La Conquête d'un Empire (1854-1862)
La campagne militaire d'El Hadj Omar prit rapidement de l'ampleur. En 1854, il s'empara de la capitale bambara de Nioro, marquant le début de la conquête du royaume Massassi. Deux ans plus tard, en 1856, il annexa le royaume bambara du Kaarta, réprimant sévèrement les révoltes.
Parallèlement, El Hadj Omar dut affronter l'armée coloniale française, menée par Louis Faidherbe. Après avoir déclaré la guerre au royaume du Khasso en 1857 et assiégé le fort de Médine, ses troupes furent repoussées par Faidherbe en juillet de la même année.
Entre 1858 et 1861, le chef de guerre toucouleur concentra ses efforts sur les royaumes bambaras du Kaarta et de Ségou. Le 10 mars 1861, il s'empara de la capitale Ségou, qu'il confia un an plus tard à son fils Ahmadou. Sa campagne culmina avec la prise d'Hamdallaye, capitale de l'empire peul du Macina, le 16 mars 1862, après trois batailles sanglantes faisant plus de 70 000 morts.
Un État Théocratique et Esclavagiste
El Hadj Omar gouverna ses vastes territoires conquis en tant qu'État théocratique, appliquant la loi coranique comme principe fondamental. Assisté d'un conseil composé de grands marabouts, de ses frères et de compagnons de voyage, il s'inspira du modèle égypto-turc avec une division du pouvoir entre un gouverneur civil et un gouverneur militaire.
Bien que mû par une idéologie universaliste de l'islam et un projet de rénovation égalitaire de la société, l'empire d'El Hadj Omar reposait en grande partie sur le trafic d'esclaves, à l'instar de la colonisation peule menée par Modibbo Adama dans l'Adamaoua.
La Fin Mystérieuse d'un Conquérant (1864)
En 1864, après avoir pris Hamdallaye, El Hadj Omar dut faire face à une révolte qui le contraignit à se réfugier dans les grottes de Deguembéré, près de Bandiagara. C'est là que, dans des circonstances restées obscures, le grand conquérant disparut mystérieusement le 12 février 1864.

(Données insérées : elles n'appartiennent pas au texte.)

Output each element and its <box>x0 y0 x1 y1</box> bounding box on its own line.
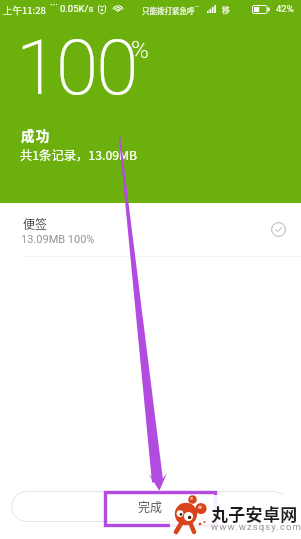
staticText: ·· <box>195 2 200 11</box>
staticText: 共1条记录，13.09MB <box>20 146 138 164</box>
staticText: 完成 <box>138 498 163 515</box>
staticText: 13.09MB 100% <box>21 233 95 246</box>
staticText: 100 <box>16 23 137 113</box>
staticText: % <box>131 36 149 64</box>
staticText: ··· <box>50 0 58 12</box>
staticText: 只能拨打紧急呼 <box>142 5 195 16</box>
staticText: 0.05K/s <box>60 3 94 14</box>
staticText: www.wzsqsy.com <box>211 521 301 532</box>
staticText: 移 <box>222 4 230 16</box>
staticText: 成功 <box>21 125 51 145</box>
staticText: 便签 <box>23 215 48 232</box>
staticText: 丸子安卓网 <box>211 501 298 526</box>
button[interactable]: 完成 <box>11 491 290 522</box>
staticText: 上午11:28 <box>3 3 46 17</box>
other: 已完成 <box>271 222 286 237</box>
button[interactable]: 便签 <box>0 203 301 257</box>
staticText: 42% <box>276 3 294 14</box>
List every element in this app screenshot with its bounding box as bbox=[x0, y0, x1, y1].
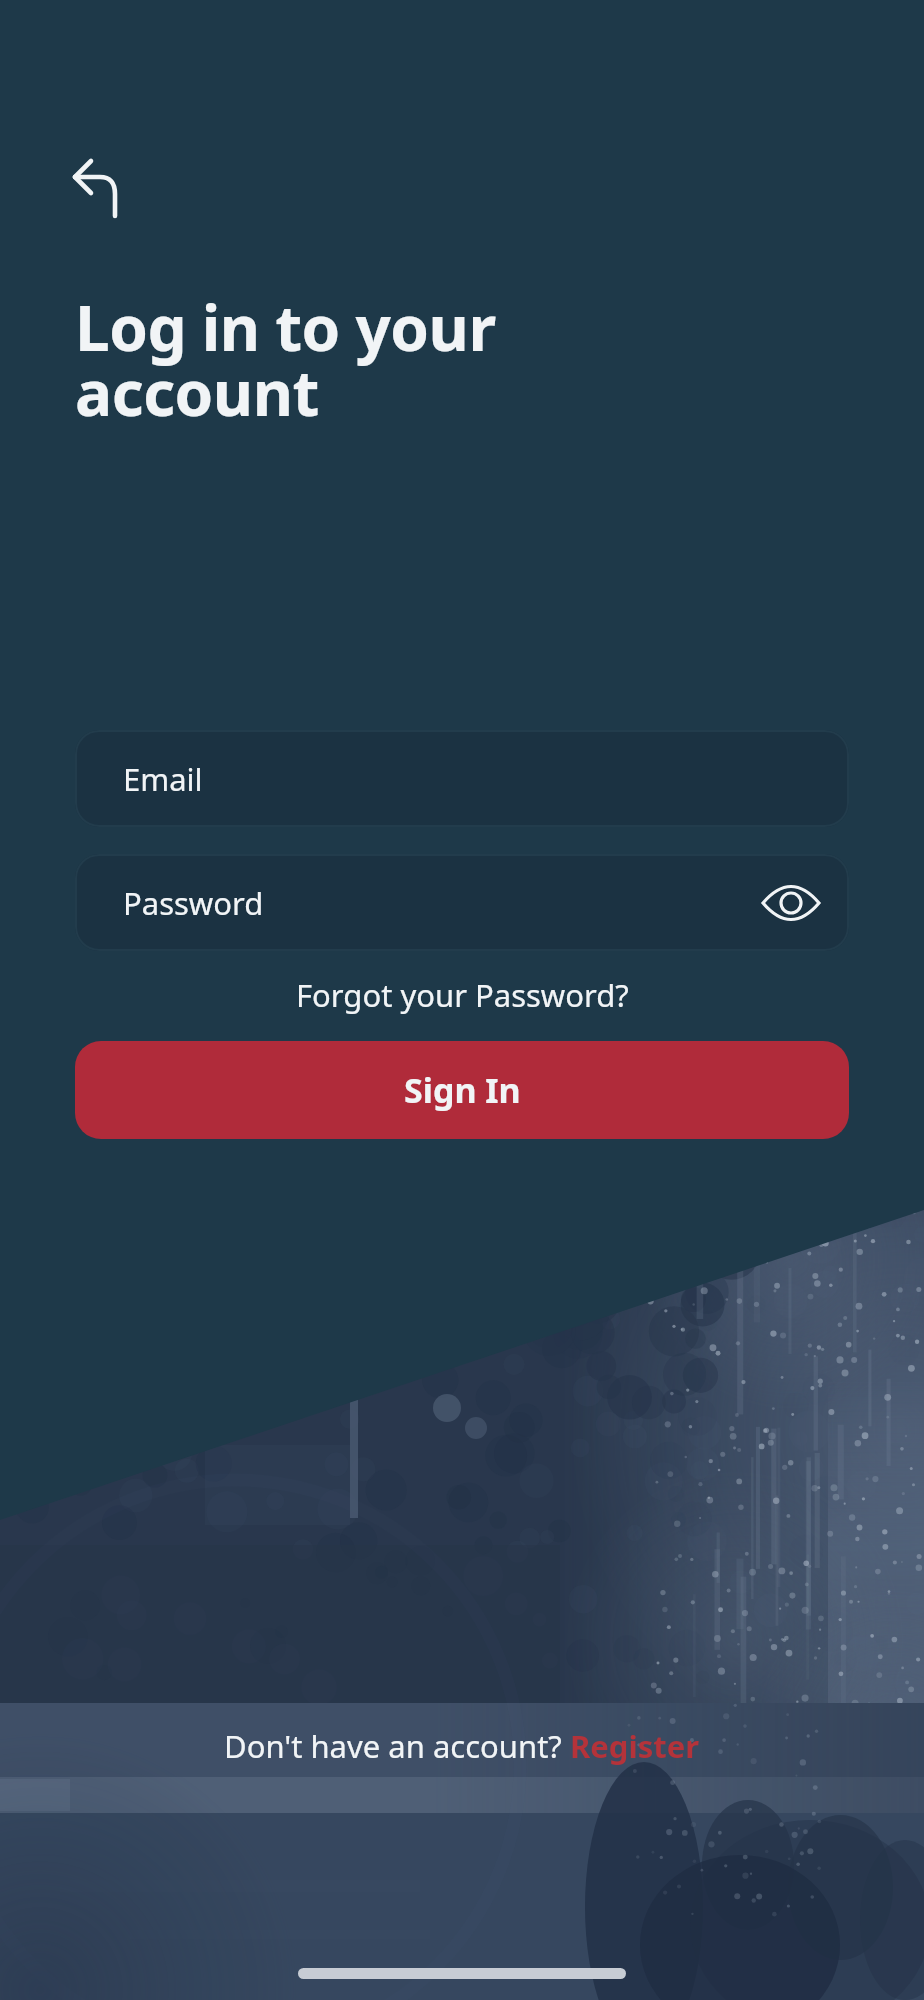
staticText: Register bbox=[570, 1725, 700, 1767]
button[interactable] bbox=[763, 883, 819, 923]
button[interactable]: Forgot your Password? bbox=[296, 974, 629, 1016]
staticText: Don't have an account? bbox=[224, 1725, 570, 1767]
button[interactable] bbox=[56, 144, 136, 234]
staticText: Email bbox=[123, 758, 203, 800]
staticText: Password bbox=[123, 882, 264, 924]
button[interactable]: Sign In bbox=[75, 1041, 849, 1139]
button[interactable]: Email bbox=[75, 730, 849, 827]
button[interactable]: Password bbox=[75, 854, 849, 951]
staticText: Log in to your account bbox=[75, 285, 496, 434]
button[interactable]: Don't have an account? bbox=[0, 1725, 924, 1767]
staticText: Sign In bbox=[404, 1067, 521, 1113]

Son neveu Tidiani Tall lui succéda à la tête de l'empire, installant la capitale à Bandiagara. Son fils Ahmadou Tall régna quant à lui sur Ségou, Nioro et une partie du Niger jusqu'à la conquête française en 1893. Un autre de ses fils, Aguibou Tall, fut nommé sultan du Macina par les Français en 1892.
Conclusion
L'épopée d'El Hadj Omar Tall, retracée dans la Kacida de Mohamadou Allou Tyam, a profondément marqué l'imaginaire des peuples d'Afrique de l'Ouest. Bien que son empire n'ait survécu que quelques décennies, sa quête spirituelle, ses conquêtes militaires et sa vision d'un État islamique ont façonné durablement l'histoire de cette région. El Hadj Omar demeure une figure majeure de la diffusion de l'islam et de la résistance face à la colonisation européenne au XIXe siècle.